Activity:
Retype nothing except the lines below from the one with "allows users to scan items with their phones" through the one with "Seeds Online Garden", exactly, with images left out.
<<<<
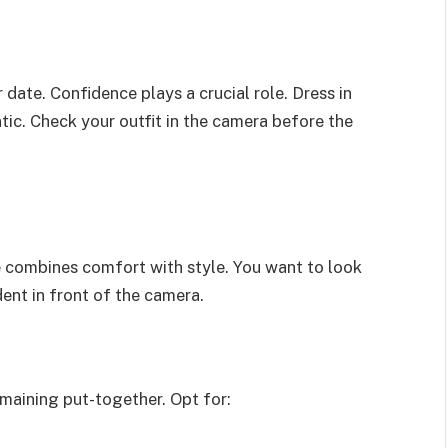
 date. Confidence plays a crucial role. Dress in
ic. Check your outfit in the camera before the
e combines comfort with style. You want to look
dent in front of the camera.
emaining put-together. Opt for:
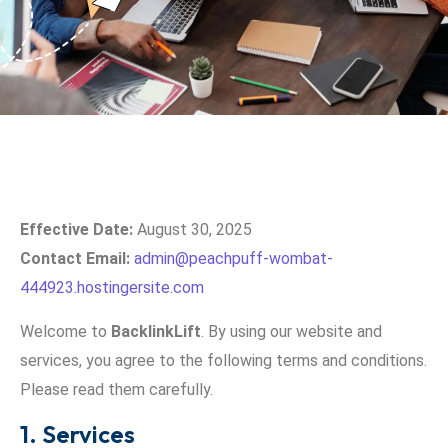
Effective Date:
August 30, 2025
Contact Email:
admin@peachpuff-wombat-
444923.hostingersite.com
Welcome to
BacklinkLift
. By using our website and
services, you agree to the following terms and conditions.
Please read them carefully.
1. Services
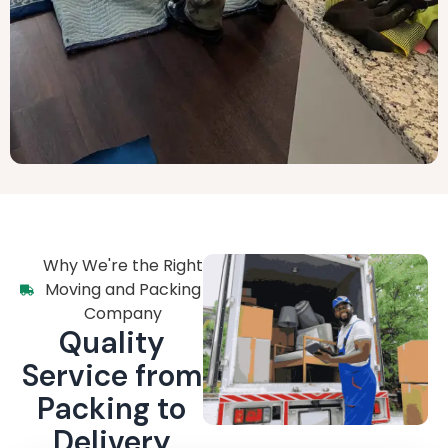
Why We're the Right
Moving and Packing
Company
Quality
Service from
Packing to
Delivery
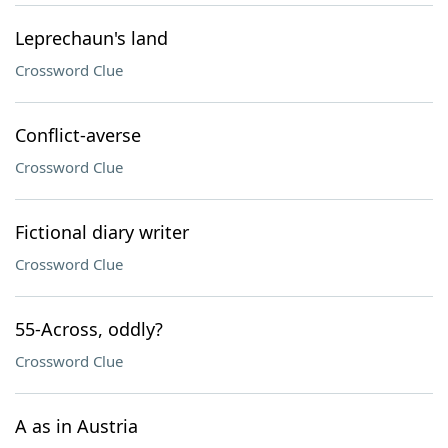
Leprechaun's land
Crossword Clue
Conflict-averse
Crossword Clue
Fictional diary writer
Crossword Clue
55-Across, oddly?
Crossword Clue
A as in Austria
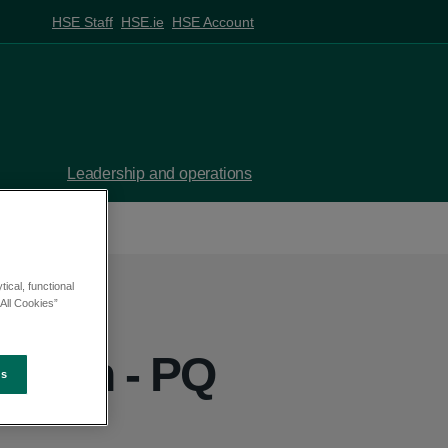
HSE Staff
HSE.ie
HSE Account
Leadership and operations
ical, functional
All Cookies”
eghan - PQ
es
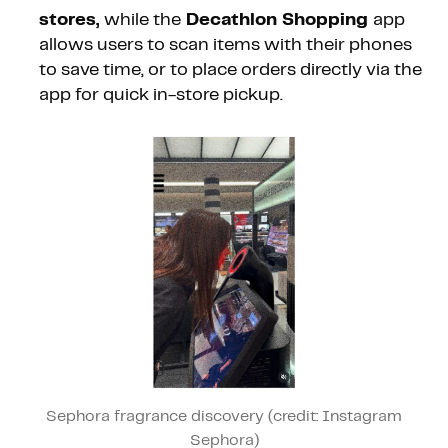
stores,
while the
Decathlon Shopping
app
allows users to scan items with their phones
to save time, or to place orders directly via the
app for quick in-store pickup.
Sephora fragrance discovery (credit: Instagram
Sephora)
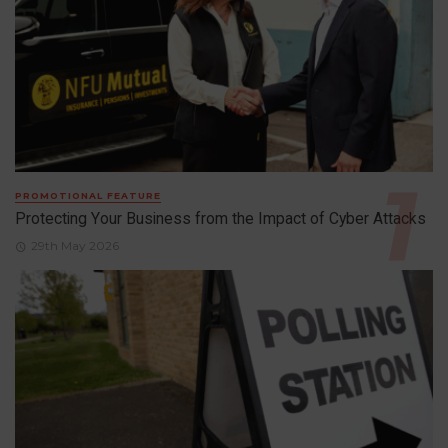
PROMOTIONAL FEATURE
Protecting Your Business from the Impact of Cyber Attacks
29th May 2026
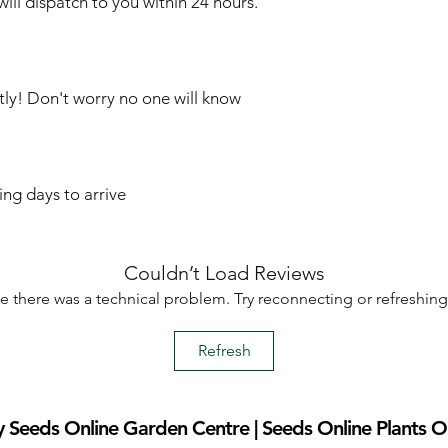
ill dispatch to you within 24 hours.
tly! Don't worry no one will know
ing days to arrive
Couldn’t Load Reviews
ike there was a technical problem. Try reconnecting or refreshin
Refresh
 Seeds Online Garden Centre | Seeds Online Plants O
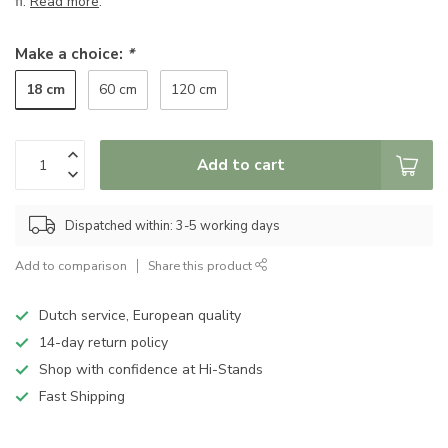
fi.
Read more
.
Make a choice:
*
18 cm
60 cm
120 cm
Add to cart
Dispatched within: 3-5 working days
Add to comparison
Share this product
Dutch service, European quality
14-day return policy
Shop with confidence at Hi-Stands
Fast Shipping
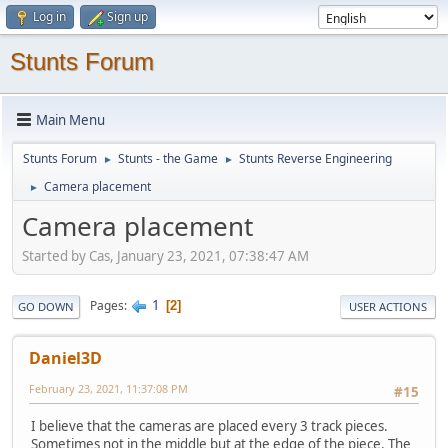
Log in
Sign up
Stunts Forum
Main Menu
Stunts Forum
Stunts - the Game
Stunts Reverse Engineering
►
►
Camera placement
►
Camera placement
Started by Cas, January 23, 2021, 07:38:47 AM
1
Pages
2
GO DOWN
USER ACTIONS
Daniel3D
February 23, 2021, 11:37:08 PM
#15
I believe that the cameras are placed every 3 track pieces.
Sometimes not in the middle but at the edge of the piece. The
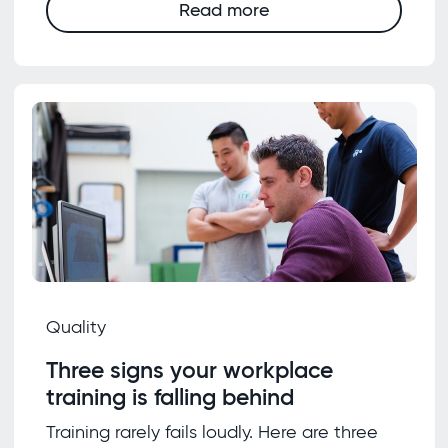
Read more
Quality
Three signs your workplace
training is falling behind
Training rarely fails loudly. Here are three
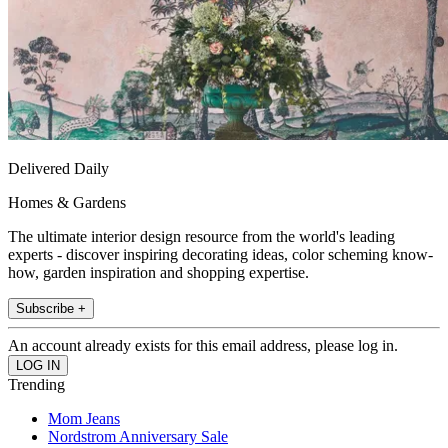
Delivered Daily
Homes & Gardens
The ultimate interior design resource from the world's leading
experts - discover inspiring decorating ideas, color scheming know-
how, garden inspiration and shopping expertise.
Subscribe +
An account already exists for this email address, please log in.
Trending
Mom Jeans
Nordstrom Anniversary Sale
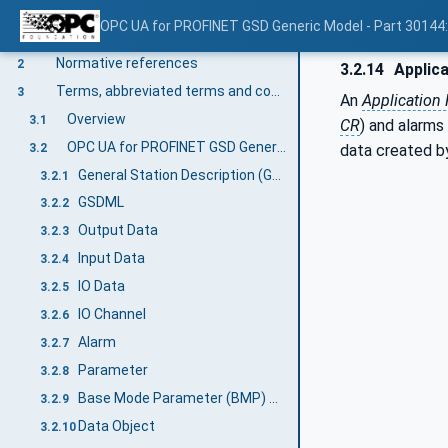
OPC UA for PROFINET GSD Generic Model - Part 30144
Scope
1
Normative references
2
3.2.14
Applica
Terms, abbreviated terms and conventions
3
An
Application 
Overview
3.1
CR
) and alarms
OPC UA for PROFINET GSD Generic Model terms
3.2
data created by
General Station Description (GSD)
3.2.1
GSDML
3.2.2
Output Data
3.2.3
Input Data
3.2.4
IO Data
3.2.5
IO Channel
3.2.6
Alarm
3.2.7
Parameter
3.2.8
Base Mode Parameter (BMP) Access
3.2.9
Data Object
3.2.10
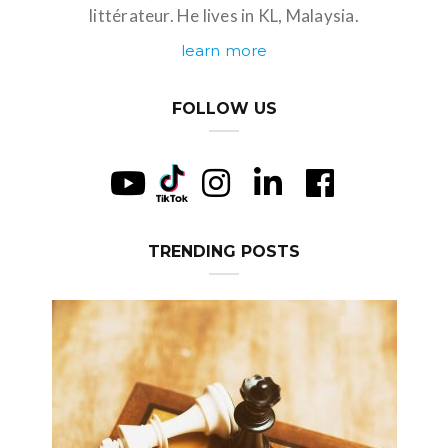
littérateur. He lives in KL, Malaysia.
learn more
FOLLOW US
TRENDING POSTS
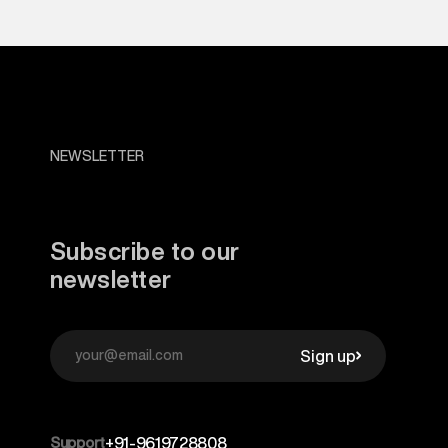
NEWSLETTER
Subscribe to our
newsletter
Sign up
Support
+91-9619728808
>>>>
Written solution:
allows users to scan items with their phones
to save time, or to place orders directly via the
app for quick in-store pickup.
Sephora fragrance discovery (credit: Instagram
Sephora)
PROMOTIONAL FEATURE
Protecting Your Business from the Impact of Cyber Attacks
29th May 2026
ill dispatch to you within 24 hours.
tly! Don't worry no one will know
ing days to arrive
Couldn’t Load Reviews
ike there was a technical problem. Try reconnecting or refreshin
Refresh
 Seeds Online Garden Centre | Seeds Online Plants O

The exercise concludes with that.